A Sr Phlebotomist serves patients by identifying the best method for retrieving blood; preparing specimens for laboratory testing; and performing screening procedures. 

PRIMARY RESPONSIBILITIES

• Verifies test requisitions by comparing information with nursing station log; bringing discrepancies to the attention of unit personnel.

• Verifies patient by reading patient identification.

• Obtains blood specimens by performing venipunctures and finger sticks.

• Maintains specimen integrity by using aseptic technique, following department procedures; observing isolation procedures.

• Tracks collected specimens by initialing, dating, and noting times of collection; maintaining daily tallies of collections performed.

• Maintains quality results by following department procedures and testing schedule; recording results in the quality-control log; identifying and reporting needed changes.

• Maintains safe, secure, and healthy work environment by following standards and procedures; complying with legal regulations.

• Resolves unusual test orders by contacting the physician, pathologist, nursing station, or reference laboratory; referring unresolved orders back to the originator for further clarification; notifying supervisor of unresolved orders.

• Updates job knowledge by participating in educational opportunities; reading professional publications; maintaining personal networks; participating in professional organizations.

• Enhances phlebotomy department and hospital reputation by accepting ownership for accomplishing new and different requests; exploring opportunities to add value to job accomplishments.

• This role works with PHI on a regular basis both in paper and electronic form and have an access to various technologies to access PHI (paper and electronic) in order to perform the job

• Employee must complete training relating to HIPAA/PHI privacy, General Policies and Procedure Compliance training and security training as soon as possible but not later than the first 30 days of hire.

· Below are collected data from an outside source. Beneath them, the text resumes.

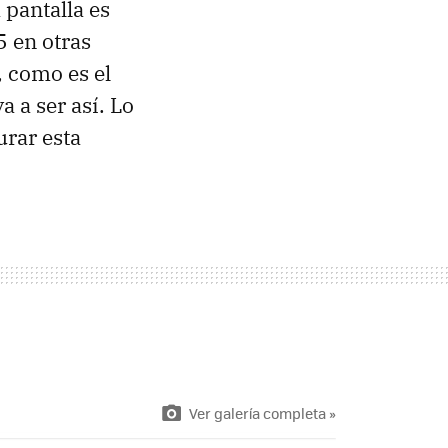
 pantalla es
5 en otras
, como es el
 a ser así. Lo
urar esta
Ver galería completa »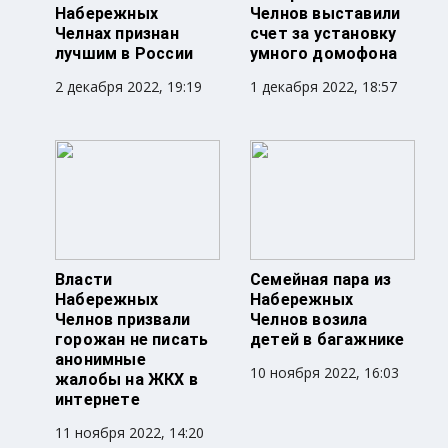
Набережных
Челнов выставили
Челнах признан
счет за установку
лучшим в России
умного домофона
2 декабря 2022, 19:19
1 декабря 2022, 18:57
Власти
Семейная пара из
Набережных
Набережных
Челнов призвали
Челнов возила
горожан не писать
детей в багажнике
анонимные
10 ноября 2022, 16:03
жалобы на ЖКХ в
интернете
11 ноября 2022, 14:20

• Must maintain a current status on Natera training requirements

• Logistical management/printing of patient reports for that area

• Billing question answering/triaging and follow-up with patients

• Scheduling pick ups from courier services - FedEx or Medspeed.

QUALIFICATIONS

• Minimum of 5 years of phlebotomy experience

• BS/BA degree (preferred)

• High School Diploma (or equivalent) required

• Phlebotomy Certificate (if required by State)

KNOWLEDGE, SKILLS, AND ABILITIES

• Ability to serve and protect the hospital community by adhering to professional standards, hospital policies and procedures, federal, state, and local requirements, and JCAHO standards.

PHYSICAL DEMANDS AND WORK ENVIRONMENT

• Work in an office setting with scrubs required

• The position requires tracking of each draw 

• Ability to serve and protect the hospital community by adhering to professional standards, hospital policies and procedures, federal, state, and local requirements, and JCAHO standards.